Dans ce récit l’autrice relate son vécu lorsqu’elle était enfant et qu’elle a été abusé par son beau père pendant plusieurs années de 7 à 14 ans. De nombreuses réflexions sur l’inceste sont au coeur du livre et Neige Sinno dans une forme inédite construit un récit qui ne se veut pas une autobiographie ni une fiction. Avec de nombreuses références elle trace les contours de ce qu’elle a vécu, notamment le statut de l’agresseur ou le procès de son beau-père. On lit des pensées qui renvoient à ce qu’elle a traversé et comment elle aborde aujourd’hui ce vécu, comment vivre avec, dans son corps et dans son quotidien. « Triste tigre » est un texte difficile et marquant qui va chercher loin les mécanismes derrière l’inceste, derrière les violences sexuelles. Un texte qui questionne aussi le besoin d’écrire sur cet évènement et les limites thérapeutiques de l’écriture.

Triste tigre, ed. P.O.L, 20 euros, 288 pages.

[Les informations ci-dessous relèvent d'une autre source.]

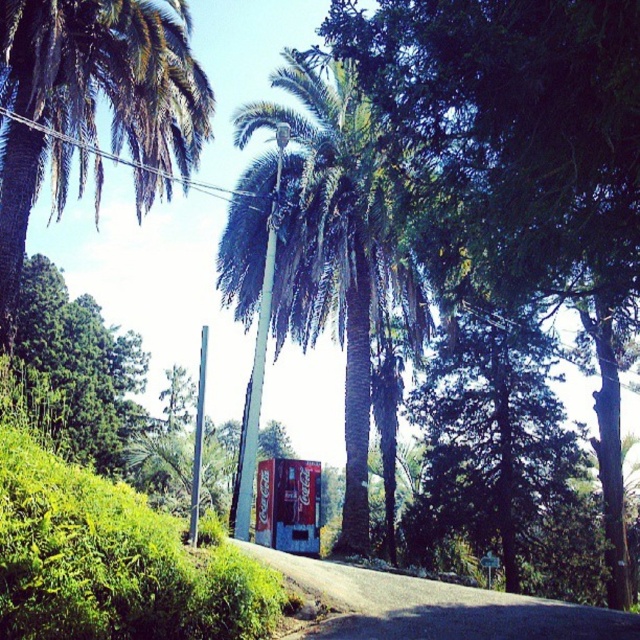 Question: Is green leafy palm tree at center positioned behind green leafy palm tree at upper left?

Choices:
 (A) yes
 (B) no

Answer: (B)

Question: Is green leafy palm tree at center smaller than green leafy palm tree at upper left?

Choices:
 (A) no
 (B) yes

Answer: (A)

Question: Can you confirm if green leafy palm tree at center is positioned to the left of green leafy palm tree at upper left?

Choices:
 (A) yes
 (B) no

Answer: (B)

Question: Which of the following is the farthest from the observer?

Choices:
 (A) green leafy palm tree at upper left
 (B) green leafy palm tree at center

Answer: (A)

Question: Which object appears closest to the camera in this image?

Choices:
 (A) green leafy palm tree at center
 (B) green leafy palm tree at upper left

Answer: (A) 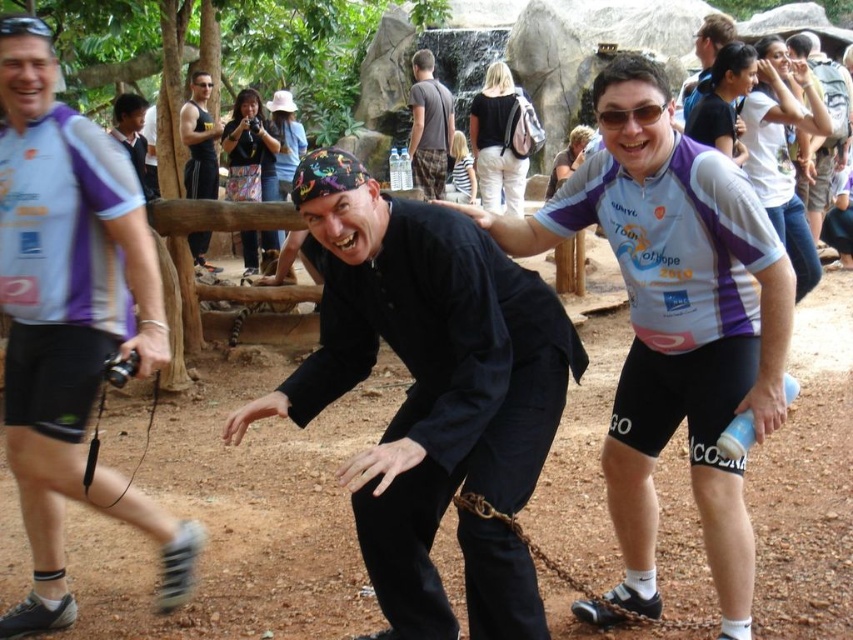 Can you confirm if sunglasses at center is taller than black rubber goggles at upper left?

No, sunglasses at center is not taller than black rubber goggles at upper left.

Who is positioned more to the left, sunglasses at center or black rubber goggles at upper left?

black rubber goggles at upper left

The image size is (853, 640). I want to click on sunglasses at center, so click(x=631, y=115).

Can you confirm if purple/white cycling jersey at center is smaller than striped fabric shirt at center?

No.

Can you confirm if purple/white cycling jersey at center is positioned to the right of striped fabric shirt at center?

Yes, purple/white cycling jersey at center is to the right of striped fabric shirt at center.

What do you see at coordinates (677, 337) in the screenshot? Image resolution: width=853 pixels, height=640 pixels. I see `purple/white cycling jersey at center` at bounding box center [677, 337].

Where is `purple/white cycling jersey at center`? purple/white cycling jersey at center is located at coordinates (677, 337).

Can you confirm if matte purple jersey at center is shorter than sunglasses at center?

Incorrect, matte purple jersey at center's height does not fall short of sunglasses at center's.

This screenshot has height=640, width=853. What do you see at coordinates (567, 157) in the screenshot? I see `matte purple jersey at center` at bounding box center [567, 157].

Does point (544, 198) come behind point (602, 129)?

Yes, point (544, 198) is behind point (602, 129).

Locate an element on the screen. This screenshot has width=853, height=640. matte purple jersey at center is located at coordinates (567, 157). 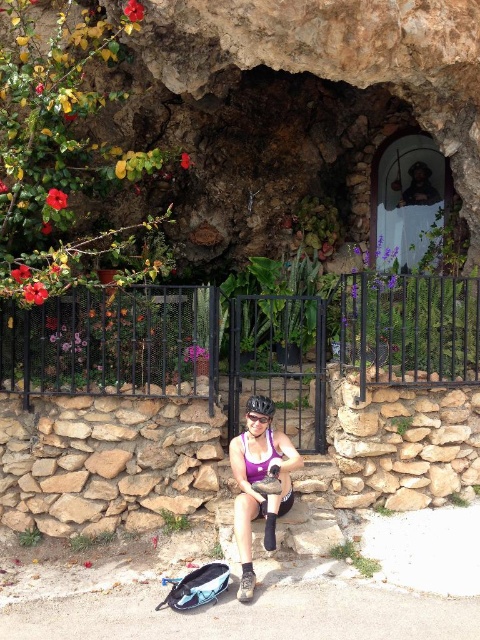 Question: Does matte purple tank top at center have a lesser width compared to black matte bicycle helmet at center?

Choices:
 (A) no
 (B) yes

Answer: (A)

Question: Which point appears farthest from the camera in this image?

Choices:
 (A) [254, 419]
 (B) [249, 401]

Answer: (B)

Question: Can you confirm if smooth stone statue at upper center is positioned to the right of transparent plastic goggles at center?

Choices:
 (A) no
 (B) yes

Answer: (B)

Question: Which object appears closest to the camera in this image?

Choices:
 (A) smooth stone statue at upper center
 (B) matte purple tank top at center
 (C) transparent plastic goggles at center

Answer: (B)

Question: Can you confirm if black metal fence at center is wider than matte purple tank top at center?

Choices:
 (A) no
 (B) yes

Answer: (B)

Question: Among these objects, which one is farthest from the camera?

Choices:
 (A) transparent plastic goggles at center
 (B) black matte bicycle helmet at center
 (C) matte purple tank top at center
 (D) smooth stone statue at upper center

Answer: (D) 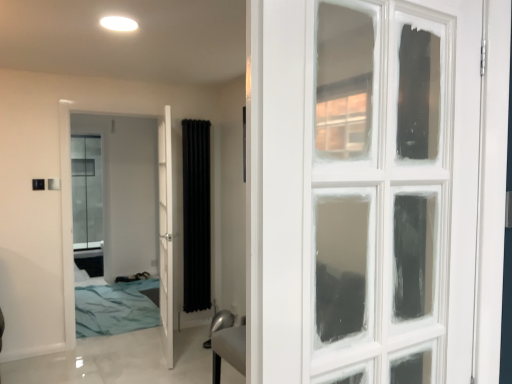 Identify the location of vacant space in front of white glossy door at center, which ranks as the 1th door in right-to-left order. (154, 370). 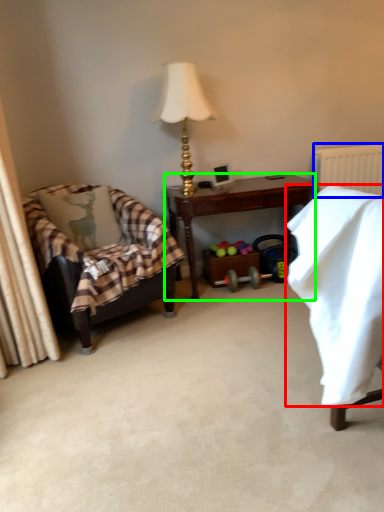 Question: Based on their relative distances, which object is farther from blanket (highlighted by a red box)? Choose from radiator (highlighted by a blue box) and desk (highlighted by a green box).

Choices:
 (A) radiator
 (B) desk

Answer: (A) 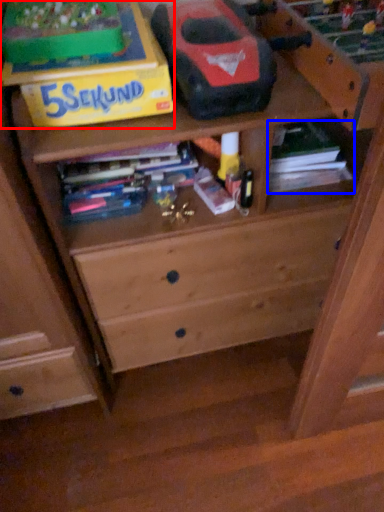 Question: Which point is further to the camera, cardboard box (highlighted by a red box) or book (highlighted by a blue box)?

Choices:
 (A) cardboard box
 (B) book

Answer: (B) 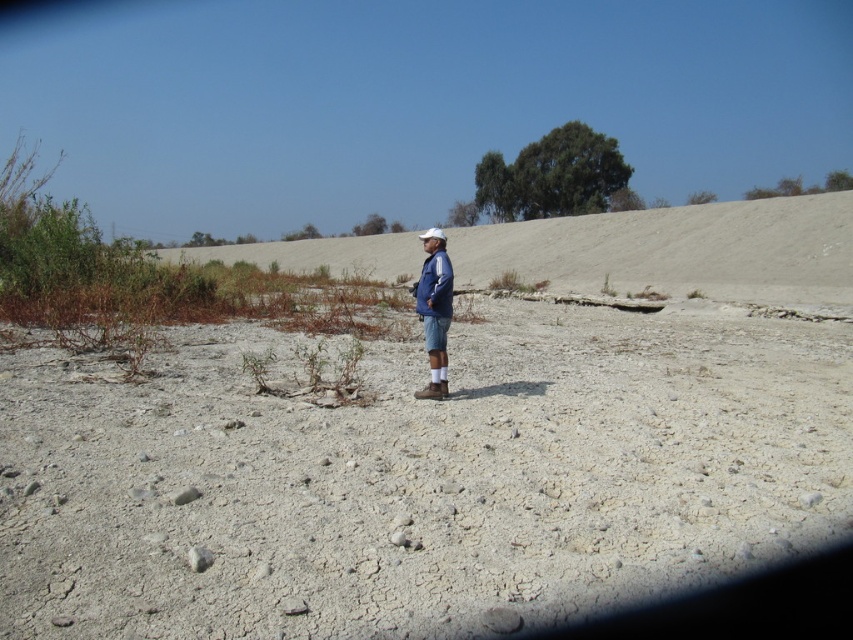 You are a hiker trying to cross the smooth sand hill at center. You have a blue denim jacket at center with you. If you want to use the jacket to cover your face from the sand, will its width be sufficient to cover your face while you climb the hill?

The smooth sand hill at center is wider than the blue denim jacket at center, but the width of the jacket itself is not specified. However, since the question is about covering your face, the jacket can be adjusted to cover your face regardless of its width compared to the hill.

You are standing at the point marked as point [677,250] in the image. What is the terrain like at that location?

The terrain at point [677,250] is a smooth sand hill at center. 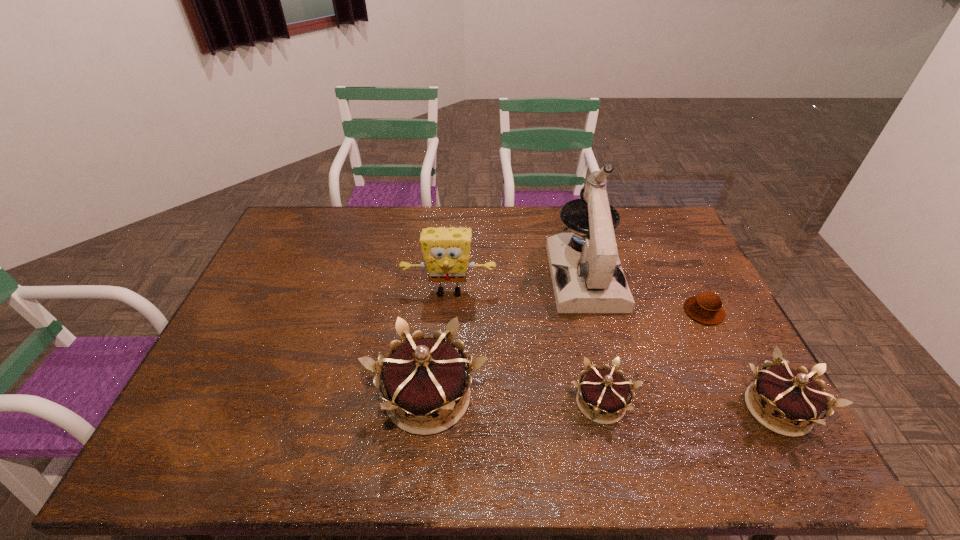 Identify the location of free spot at the left edge of the desktop. 292,294.

At what (x,y) coordinates should I click in order to perform the action: click on vacant region at the right edge of the desktop. Please return your answer as a coordinate pair (x, y). Looking at the image, I should click on (646, 248).

You are a GUI agent. You are given a task and a screenshot of the screen. Output one action in this format:
    pyautogui.click(x=<x>, y=<y>)
    Task: Click on the free spot at the far left corner of the desktop
    
    Given the screenshot: What is the action you would take?
    pyautogui.click(x=325, y=218)

Locate an element on the screen. Image resolution: width=960 pixels, height=540 pixels. vacant space at the near left corner of the desktop is located at coordinates (210, 392).

In the image, there is a desktop. Where is `vacant region at the far right corner`? This screenshot has width=960, height=540. vacant region at the far right corner is located at coordinates (653, 207).

You are a GUI agent. You are given a task and a screenshot of the screen. Output one action in this format:
    pyautogui.click(x=<x>, y=<y>)
    Task: Click on the free spot between the sponge and the shortest crown
    The image size is (960, 540).
    Given the screenshot: What is the action you would take?
    pyautogui.click(x=525, y=347)

You are a GUI agent. You are given a task and a screenshot of the screen. Output one action in this format:
    pyautogui.click(x=<x>, y=<y>)
    Task: Click on the vacant point located between the second crown from left to right and the muffin
    
    Given the screenshot: What is the action you would take?
    pyautogui.click(x=653, y=357)

Find the location of a particular element. This screenshot has width=960, height=540. empty space that is in between the muffin and the tallest crown is located at coordinates (566, 354).

Where is `vacant space that's between the sponge and the microscope`? vacant space that's between the sponge and the microscope is located at coordinates (517, 284).

Locate an element on the screen. This screenshot has height=540, width=960. empty space between the second shortest object and the second shortest crown is located at coordinates tap(689, 406). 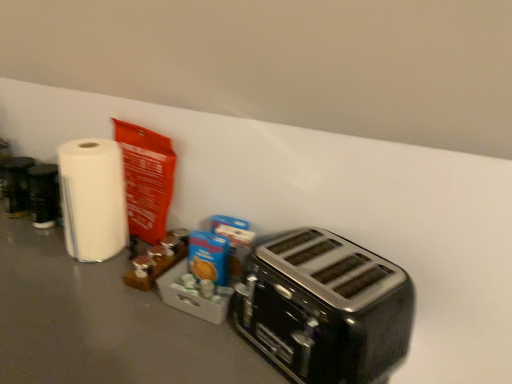 Where is `vacant area situated to the left side of black metallic toaster at lower right`? The height and width of the screenshot is (384, 512). vacant area situated to the left side of black metallic toaster at lower right is located at coordinates (183, 349). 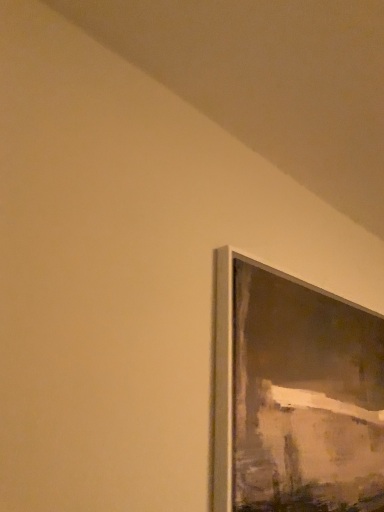 Question: Should I look upward or downward to see metallic silver picture frame at upper right?

Choices:
 (A) down
 (B) up

Answer: (A)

Sa préférée / Sarah Jollien-Fardel

Un premier roman remarquable.

Dès les premières pages de ce roman, on sent quelque chose de sombre tapi non loin. La narratrice raconte la violence de son père, ses prémices et ses contours. Elle décrit la vie de sa famille, celle de sa sœur et de sa mère face à ce père violent. Du haut de ses 8 ans, elle ne couvre pas ses oreilles et apprend à discerner les paroles ou les évènements qui préfigurent les accès de violence chez son père. Elle lui tient tête. La jeune fille passe très tôt par l’écriture pour se créer une bulle, pour appréhender cette haine et cette lâcheté qu’elle côtoie au quotidien. « Sa préférée » est un roman très rude qui laisse peu souffler son lecteur et qui marque. J’ai appris récemment qu’il avait gagné le concours des détenus et c’est amplement mérité. Un premier texte remarquable qui en fait de suite une des lectures marquantes de cette année.

Sa préférée, Ed. Sabine Wespieser, 20 euros, 208 pages.